Here’s why: under the Obama plan, as it now stands, healthy people could choose not to buy insurance — then sign up for it if they developed health problems later. Insurance companies couldn’t turn them away, because Mr. Obama’s plan, like those of his rivals, requires that insurers offer the same policy to everyone.

As a result, people who did the right thing and bought insurance when they were healthy would end up subsidizing those who didn’t sign up for insurance until or unless they needed medical care.

Mr. Krugman raises some valid concerns here. But what he doesn’t say is that this would only be a temporary problem under the Obama plan. If it failed to achieve enrollment rates high enough to offset this ’selection effort,’ other measures would be used - including potentially mandates.

The main difference between Obama’s plan and his rivals’ is this: They would mandate health coverage first and fix cost problems later. Obama would do the opposite. While both approaches are problematic, there is a strong case to be made that Obama’s plan is fairer - and much more politically progressive.

Mr. Obama claims that mandates won’t work, pointing out that many people don’t have car insurance despite state requirements that all drivers be insured. Um, is he saying that states shouldn’t require that drivers have insurance? If not, what’s his point?

His point is that the Clinton and Edwards claim - that they provide “universal coverage” - is false.

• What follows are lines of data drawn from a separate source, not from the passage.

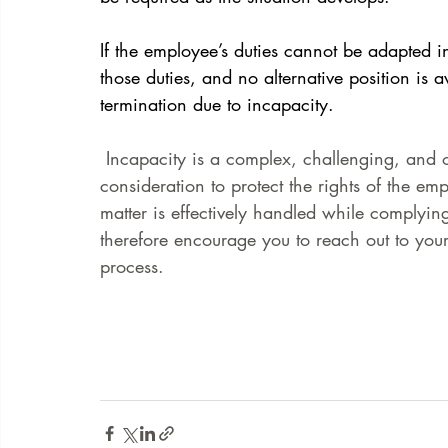
If the employee’s duties cannot be adapted in
those duties, and no alternative position is 
termination due to incapacity.
 Incapacity is a complex, challenging, and of
consideration to protect the rights of the em
matter is effectively handled while complyin
therefore encourage you to reach out to your
process. 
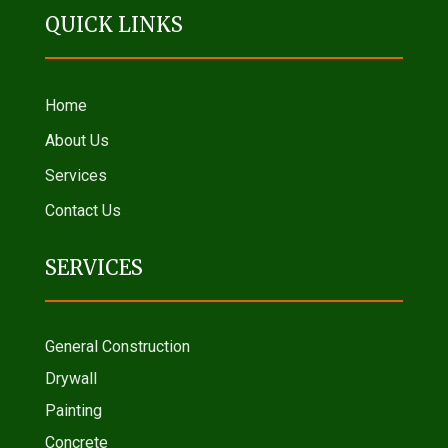
QUICK LINKS
Home
About Us
Services
Contact Us
SERVICES
General Construction
Drywall
Painting
Concrete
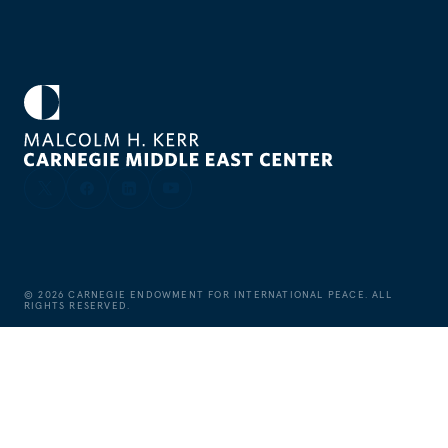
©
2026
CARNEGIE ENDOWMENT FOR INTERNATIONAL PEACE. ALL
RIGHTS RESERVED.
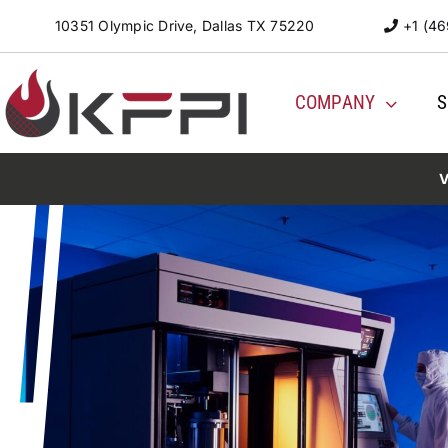
Skip
10351 Olympic Drive, Dallas TX 75220
+1 (46
to
content
COMPANY
S
V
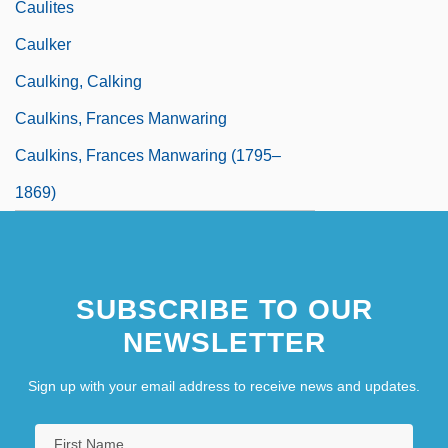
Caulites
Caulker
Caulking, Calking
Caulkins, Frances Manwaring
Caulkins, Frances Manwaring (1795–
1869)
SUBSCRIBE TO OUR
NEWSLETTER
Sign up with your email address to receive news and updates.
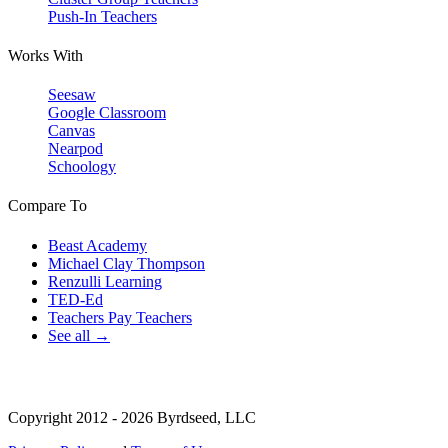
Push-In Teachers
Works With
Seesaw
Google Classroom
Canvas
Nearpod
Schoology
Compare To
Beast Academy
Michael Clay Thompson
Renzulli Learning
TED-Ed
Teachers Pay Teachers
See all →
Copyright 2012 - 2026 Byrdseed, LLC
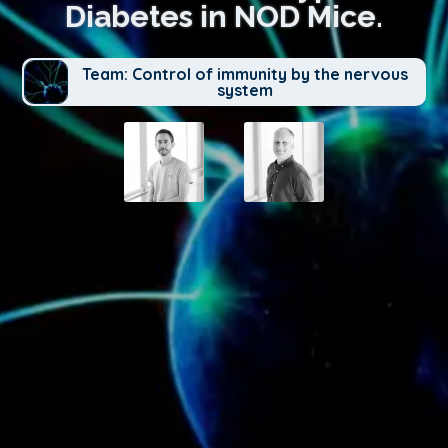
Diabetes in NOD Mice.
Team: Control of immunity by the nervous
system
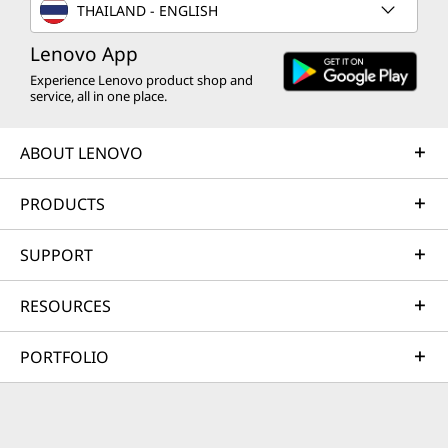
THAILAND - ENGLISH
Lenovo App
Experience Lenovo product shop and
service, all in one place.
ABOUT LENOVO
PRODUCTS
SUPPORT
RESOURCES
PORTFOLIO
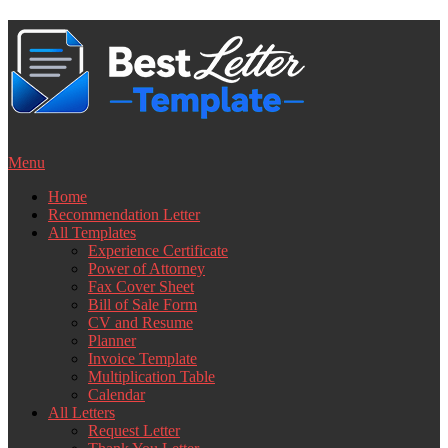
Skip
to
content
Menu
Home
Recommendation Letter
All Templates
Experience Certificate
Power of Attorney
Fax Cover Sheet
Bill of Sale Form
CV and Resume
Planner
Invoice Template
Multiplication Table
Calendar
All Letters
Request Letter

If mandates don’t result in “universal coverage” - and the Massachusetts experience seems to confirm that - than this statement is hyperbole, not fact, and the debate is really about how many people to cover and how fast . It’s not the black-and-white issue the campaigns are making it out to be.

Mr. Obama accuses his rivals of not explaining how they would enforce mandates, and suggests that the mandate would require some kind of nasty, punitive enforcement: “Their essential argument,” he says, “is the only way to get everybody covered is if the government forces you to buy health insurance. If you don’t buy it, then you’ll be penalized in some way.”

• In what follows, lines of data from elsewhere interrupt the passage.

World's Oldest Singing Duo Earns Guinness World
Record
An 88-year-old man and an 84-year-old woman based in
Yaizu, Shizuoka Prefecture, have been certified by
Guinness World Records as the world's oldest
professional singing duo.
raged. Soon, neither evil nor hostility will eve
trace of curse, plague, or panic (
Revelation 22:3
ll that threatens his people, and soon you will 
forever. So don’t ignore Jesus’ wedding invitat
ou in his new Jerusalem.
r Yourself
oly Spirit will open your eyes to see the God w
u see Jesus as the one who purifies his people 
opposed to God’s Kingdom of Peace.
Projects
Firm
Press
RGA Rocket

Well, John Edwards has just called Mr. Obama’s bluff, by proposing that individuals be required to show proof of insurance when filing income taxes or receiving health care. If they don’t have insurance, they won’t be penalized — they’ll be automatically enrolled in an insurance plan.

That’s a “terrific idea” with no penalties, Mr. Krugman says. Okay, let’s amend Obama’s choice of words slightly: when people are enrolled in a plan automatically and then don’t pay the premiums they’ll be “penalized in some way.” That’s not hair-splitting - it’s a huge difference. If a family of four is enrolled in a health plan with $10,000 annual premiums, that’s a burden. What will happen if they don’t pay?

We’ll fix that with subsidies, says the mandate crowd. But how much will people actually pay? They’re not saying.